The Quiet Hour takes place in England in the aftermath of an alien invasion as they set their dark designs on destroying humanity and mining the earth for its resources. During this invasion, Sarah (Dakota Blue Richards: The Golden Compass 2007, The Secret of Moonacre 2008) and blind brother Tom (Jack Mcmullen: Waterloo Road series, Common 2014) fight to survive and save their family farm from bandits and aliens that now plague a post-apocalyptic world. This brief synopsis told, while the film is a great, original, and engaging approach to the Post-Apocalyptic film genre, it seems to focus more on character and dialogue than the actual story that is being told to the viewer.
Also starting Karl Davies (Game of Thrones series, Happy Valley series) as Jude and Brigitte Millar (Harry Potter and the Order of the Phoenix 2007, James Bond Spectre 2015) as Kathryn, staying on the track of characters, many of them go through a lot mentally, physically, and emotionally throughout the film. So much so, many of the characters kill themselves instead of trying to make it through their problems. While it is understandable that this sort of situation is by no means easy, the amount of deaths seem to take the focus away from the story and seems not very realistic to the plot.
The deaths also happen sort of fast for a slowly paced The Quiet Hour, leaving us to deal with the only few remaining characters we have left by the climax of the film. This somewhat ruins it for the rest of the film. Because of this, we get a lot of a depressing auras surrounding the film and next to no light moments for our characters at all. As stated before, the film mostly focuses on character interaction, which makes it seem as though it is somewhat hinging on these interactions to get a story across. Because that seemed to be the case, so many deaths overruled many of the characters’ storylines and became more a story about Jude and the truth behind that character.
Action sequences are only built up between the first few acts of The Quiet Hour only for it to fizzle out then pick up somewhat towards the end of the film. Though we get an action-filled climax, the rest of the film leaves viewers searching for the rest of it since it is a story that does require some action interspersed throughout this kind of piece. Because it is more of a Drama than an Action film, some of this can be forgiven.
Additionally, the antagonist in The Quiet Hour does not offer much to the story as opposed to our protagonist, which are well written and developed. It would have been nice to see a more tough opponent for the main protagonists to be up against to add more meat to the antagonist earlier in the film. This would assist in not shoveling all the energy towards the end of the film where we get some nail-biting sequences that would have been a better way to approach an otherwise good antagonist.

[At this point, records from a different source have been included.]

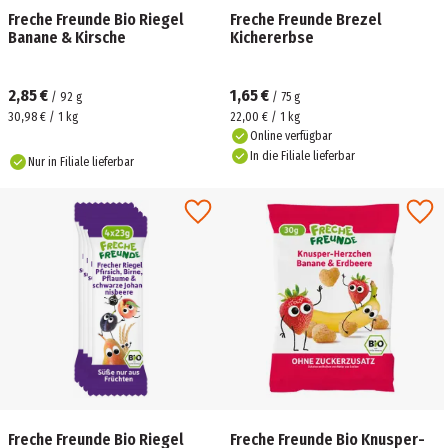
Freche Freunde Bio Riegel
Freche Freunde Brezel
Banane & Kirsche
Kichererbse
2,85 €
1,65 €
/
92
g
/
75
g
30,98 € / 1 kg
22,00 € / 1 kg
Online verfügbar
In die Filiale lieferbar
Nur in Filiale lieferbar
Freche Freunde Bio Riegel
Freche Freunde Bio Knusper-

All this said, the story elements do not really get any attention till the final sequences of The Quiet Hour. Though this is to be expected somewhat in Dramas, in a Sci-Fi film, there should be somewhat of a balance between character and story. The pace is overall very slow for the entire film, but the well-developed protagonist makes it a worth watching experience. Because of Jolland’s good use of characterization with the protagonist throughout the film, it will definitely pull in quite a few viewers.
Viewers will have to really pay attention to fill in the blanks for some aspects of The Quiet Hour, which may make it somewhat of a drag as well if they are not really into connecting the dots for some of the plot lines. Overall, it is an interesting experience and it will be exciting to see more from this exciting director. For these reasons, CrypticRock gives The Quiet Hour 4 out of 5 stars.